Etkinlik açılışında konuşan Ulaştırma ve Altyapı Bakanı Mehmet Cahit Turhan, teknolojik bir çağda yaşandığını, bu nedenle her şeyin baş döndürücü bir hızla geliştiğini ve değiştiğini kaydederek, “Bu gelişime ve değişime ayak uyduramayan toplumlar maalesef geri kalmış ülkeler arasındaki yerini almak zorunda kalıyor. Bugün artık ülkelerin gelişmişlik seviyeleri, erişim altyapısıyla doğru orantılı. ‘Kişi başına düşen milli gelir, okur-yazar oranları’ gibi değerler, çağdaş medeniyet seviyelerini belirlemekte yeterli olmuyor” ifadelerini kullandı.

Sektörün rekabete açılması ile özel sektörün de bu alana çok önemli miktarda yatırım yaptığını vurgulayan Bakan Turhan, “Şu anda 449 işletmeci, 802 farklı alanda yetki belgesi ile hizmet veriyor. Genişbant abone sayısı 77 milyonu geçti. 2003 yılında 87 bin kilometre olan fiber uzunluğu 371 bin kilometreyi aştı. Mobil abone sayısı 83 milyona yaklaştı. Makineler arası haberleşme (M2M) abone sayısı 5,7 milyona yaklaştı. Kamu kurumları arasındaki veri iletişimini tüm saldırılara karşı daha güvenli hale getiren internete kapalı Kamu Sanal Ağı (KamuNet) kuruldu. e-Devlet hizmetleri artan bir ivme ile geliştirilmeye devam edildi. Artık 46 milyon kullanıcı, aylık ortalama 300 milyon işlem yapıyor. 5G çalışmaları ile birlikte yerli ve milli üretim çalışmaları kapsamında BTK’nın desteği ile ‘Uçtan Uca Yerli ve Milli 5G Projesi’ başlatıldı. Keza bu gelişmeler sayesinde şu anda haberleşme altyapımız sadece insanların bağlantı kurduğu bir ağ olmaktan çıktı. Şimdiden nesneler, araçlar, elektrikli cihazlar, binalar, yollar gibi akıllı nesnelerin oluşturacağı, kendi kendine öğrenen akıllı ağlar kurulmaya başlandı” dedi.

2.Uluslararası Akıllı Ulaşım Sistemleri Zirvesi kapsamında düzenlenen ‘Geleceğin Ulaşım Politikaları ve AUS’ panelinde konuşan Çevre ve Şehircilik Bakanlığı Coğrafi Bilgi Sistemleri Genel Müdürlüğü Genel Müdür Yardımcısı Yrd.
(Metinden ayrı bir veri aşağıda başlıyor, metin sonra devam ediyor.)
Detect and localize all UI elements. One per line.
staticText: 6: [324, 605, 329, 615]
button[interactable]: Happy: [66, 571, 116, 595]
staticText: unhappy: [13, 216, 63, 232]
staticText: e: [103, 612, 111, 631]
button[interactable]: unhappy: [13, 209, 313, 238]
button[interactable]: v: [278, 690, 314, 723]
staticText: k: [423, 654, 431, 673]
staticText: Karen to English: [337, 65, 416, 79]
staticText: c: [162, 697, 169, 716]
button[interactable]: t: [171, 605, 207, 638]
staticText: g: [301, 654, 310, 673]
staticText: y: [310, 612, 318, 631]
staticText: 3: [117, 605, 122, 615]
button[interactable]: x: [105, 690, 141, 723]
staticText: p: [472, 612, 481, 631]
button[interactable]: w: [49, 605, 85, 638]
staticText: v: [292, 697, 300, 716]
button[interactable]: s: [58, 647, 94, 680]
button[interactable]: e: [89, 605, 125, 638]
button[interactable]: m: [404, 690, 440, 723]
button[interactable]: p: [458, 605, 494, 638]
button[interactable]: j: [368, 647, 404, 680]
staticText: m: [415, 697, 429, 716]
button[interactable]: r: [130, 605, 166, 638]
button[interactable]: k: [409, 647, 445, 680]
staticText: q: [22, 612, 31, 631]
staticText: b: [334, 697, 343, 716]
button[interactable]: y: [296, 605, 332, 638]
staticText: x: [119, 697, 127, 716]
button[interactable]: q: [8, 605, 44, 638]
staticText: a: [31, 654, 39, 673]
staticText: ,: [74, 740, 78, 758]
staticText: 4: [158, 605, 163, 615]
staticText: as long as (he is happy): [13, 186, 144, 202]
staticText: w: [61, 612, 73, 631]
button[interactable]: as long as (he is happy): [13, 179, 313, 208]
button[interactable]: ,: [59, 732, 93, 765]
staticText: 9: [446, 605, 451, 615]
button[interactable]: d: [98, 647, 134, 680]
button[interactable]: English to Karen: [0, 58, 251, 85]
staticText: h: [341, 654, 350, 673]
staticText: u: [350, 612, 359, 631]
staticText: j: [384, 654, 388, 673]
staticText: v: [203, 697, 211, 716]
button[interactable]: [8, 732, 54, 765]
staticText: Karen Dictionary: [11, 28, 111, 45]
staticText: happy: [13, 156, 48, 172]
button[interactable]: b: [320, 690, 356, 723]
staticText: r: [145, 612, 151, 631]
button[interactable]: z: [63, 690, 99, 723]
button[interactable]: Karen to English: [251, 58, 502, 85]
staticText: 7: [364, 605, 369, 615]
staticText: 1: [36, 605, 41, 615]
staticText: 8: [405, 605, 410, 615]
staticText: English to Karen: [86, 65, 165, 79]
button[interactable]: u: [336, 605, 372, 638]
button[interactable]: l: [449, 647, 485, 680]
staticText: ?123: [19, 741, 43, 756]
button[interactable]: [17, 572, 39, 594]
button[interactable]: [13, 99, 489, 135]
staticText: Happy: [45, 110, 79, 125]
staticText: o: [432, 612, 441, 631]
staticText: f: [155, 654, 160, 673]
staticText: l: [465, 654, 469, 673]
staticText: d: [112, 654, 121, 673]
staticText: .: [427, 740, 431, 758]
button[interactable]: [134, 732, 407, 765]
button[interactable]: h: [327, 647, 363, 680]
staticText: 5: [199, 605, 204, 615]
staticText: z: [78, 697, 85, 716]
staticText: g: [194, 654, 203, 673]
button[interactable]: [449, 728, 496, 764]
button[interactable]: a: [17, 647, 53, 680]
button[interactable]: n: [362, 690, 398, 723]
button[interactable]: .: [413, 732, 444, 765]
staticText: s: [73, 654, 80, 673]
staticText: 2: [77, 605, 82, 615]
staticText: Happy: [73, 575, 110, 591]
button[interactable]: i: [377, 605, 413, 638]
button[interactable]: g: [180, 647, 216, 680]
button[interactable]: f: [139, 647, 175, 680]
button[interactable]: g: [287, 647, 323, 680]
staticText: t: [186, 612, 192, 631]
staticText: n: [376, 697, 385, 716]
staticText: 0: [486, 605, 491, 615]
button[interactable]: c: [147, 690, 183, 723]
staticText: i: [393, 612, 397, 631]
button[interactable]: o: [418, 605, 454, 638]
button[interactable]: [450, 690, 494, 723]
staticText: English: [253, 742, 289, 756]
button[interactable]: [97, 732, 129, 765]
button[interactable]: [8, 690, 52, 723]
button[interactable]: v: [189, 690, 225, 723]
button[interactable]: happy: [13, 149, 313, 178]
Doç. Dr. Hüseyin Bayraktar, akıllı ulaşım sistemleri, coğrafi bilgi sistemleri ve akıllı şehirlerle ilgili çalışmalar hakkında bilgi verdi. Kentlerdeki nüfus artışına değinen Bayraktar, Türkiye İstatistik Kurumu (TÜİK) verilerine değinerek şunları kaydetti:

“TÜİK’in tahminlerine göre 2023 yılında İstanbul nüfusu 15 milyonu geçecek. Ankara 5 buçuk milyon İzmir 4 buçuk milyon, Bursa 3.4 milyona ulaşacak. 2023 yılında yüzde 75 insanımız kentlerde yaşamaya devam ediyor olacak. Birleşmiş Milletler verileri de buna çok benzer şekilde. 2050 yılına kadar toplam nüfusun üçte ikisi şehirlerde yaşayacak. Bu küresel ölçekte atıkların yüzde 70’inin, enerji tüketiminin yüzde 60’ının ve sera gazının yüzde 70’nin şehirlerde olmasını beraberinde getiren bir husus. Bunların yönetilmesi açısından da bu ihtiyaçlara cevap verilmesinde ve hatta kentsel kalkınmaya yönelik fırsatlar oluşturulmasında akıllı şehirler çok önemli hale geldi. Akıllı şehrin sunduğu bilgiyi toplumsal faydaya dönüştürebilme kabiliyetiyle sürdürülebilir kalkınma, rekabet gücü ve çevresel sürdürülebilirlik başlıklarında kazanımlar oluşturacak. Hepimizin beklentisi bu şekilde.”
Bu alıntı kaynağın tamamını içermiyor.